#### Exercise instructions
Show all lines from the data that include the word "companies".

### Available records

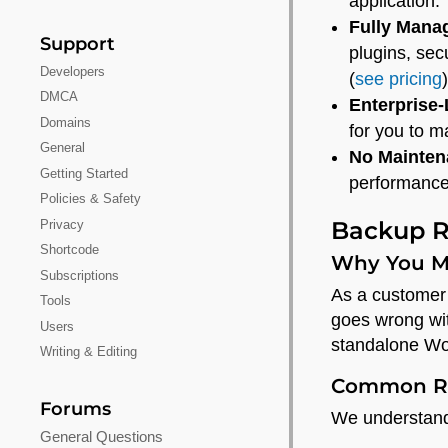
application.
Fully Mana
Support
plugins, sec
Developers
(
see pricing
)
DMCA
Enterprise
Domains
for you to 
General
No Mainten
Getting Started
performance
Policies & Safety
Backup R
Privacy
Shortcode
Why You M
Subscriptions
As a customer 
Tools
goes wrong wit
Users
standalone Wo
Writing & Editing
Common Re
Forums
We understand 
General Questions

######
### Available records

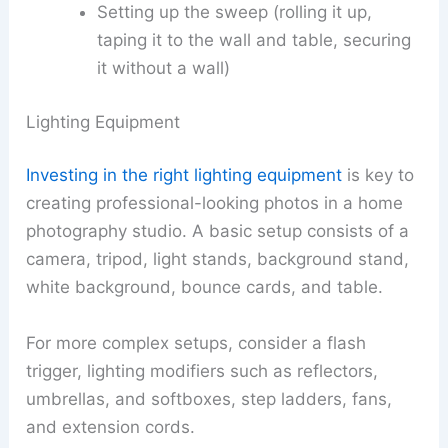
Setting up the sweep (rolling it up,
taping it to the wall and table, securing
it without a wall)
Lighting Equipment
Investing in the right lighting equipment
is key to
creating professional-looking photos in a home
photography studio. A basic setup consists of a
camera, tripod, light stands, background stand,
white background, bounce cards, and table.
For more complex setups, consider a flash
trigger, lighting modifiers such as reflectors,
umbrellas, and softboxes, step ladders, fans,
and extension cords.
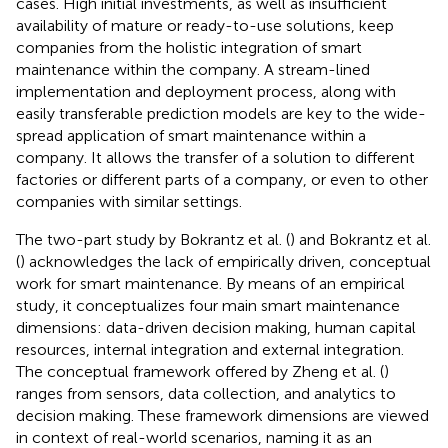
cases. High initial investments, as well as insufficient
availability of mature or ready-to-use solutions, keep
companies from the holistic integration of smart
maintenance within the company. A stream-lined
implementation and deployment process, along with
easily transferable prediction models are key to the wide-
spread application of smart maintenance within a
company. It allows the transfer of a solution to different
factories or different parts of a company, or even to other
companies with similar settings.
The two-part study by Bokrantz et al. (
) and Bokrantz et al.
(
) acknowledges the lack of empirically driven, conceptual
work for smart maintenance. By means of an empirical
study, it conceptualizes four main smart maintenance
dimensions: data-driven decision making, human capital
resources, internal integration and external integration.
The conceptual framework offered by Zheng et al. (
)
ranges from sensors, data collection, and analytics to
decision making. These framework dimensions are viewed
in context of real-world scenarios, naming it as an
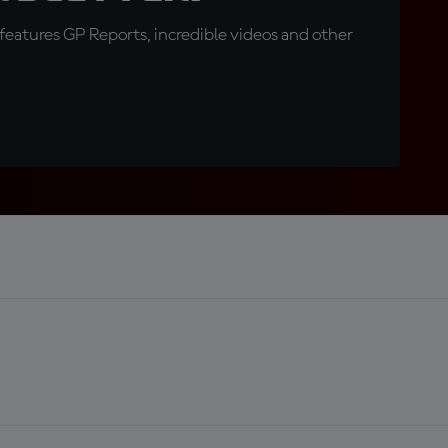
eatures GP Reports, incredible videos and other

######
### Available records

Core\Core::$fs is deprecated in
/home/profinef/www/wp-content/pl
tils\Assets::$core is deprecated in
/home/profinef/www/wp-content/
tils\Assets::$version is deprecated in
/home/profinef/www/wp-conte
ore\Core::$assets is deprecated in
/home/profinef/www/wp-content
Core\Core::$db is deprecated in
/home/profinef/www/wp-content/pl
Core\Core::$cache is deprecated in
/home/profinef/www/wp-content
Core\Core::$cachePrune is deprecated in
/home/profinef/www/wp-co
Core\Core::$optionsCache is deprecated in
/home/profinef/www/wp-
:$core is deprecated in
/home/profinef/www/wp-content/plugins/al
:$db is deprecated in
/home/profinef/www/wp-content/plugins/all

######

#### Answer for this exercise
companies from the holistic integration of smart
companies with similar settings.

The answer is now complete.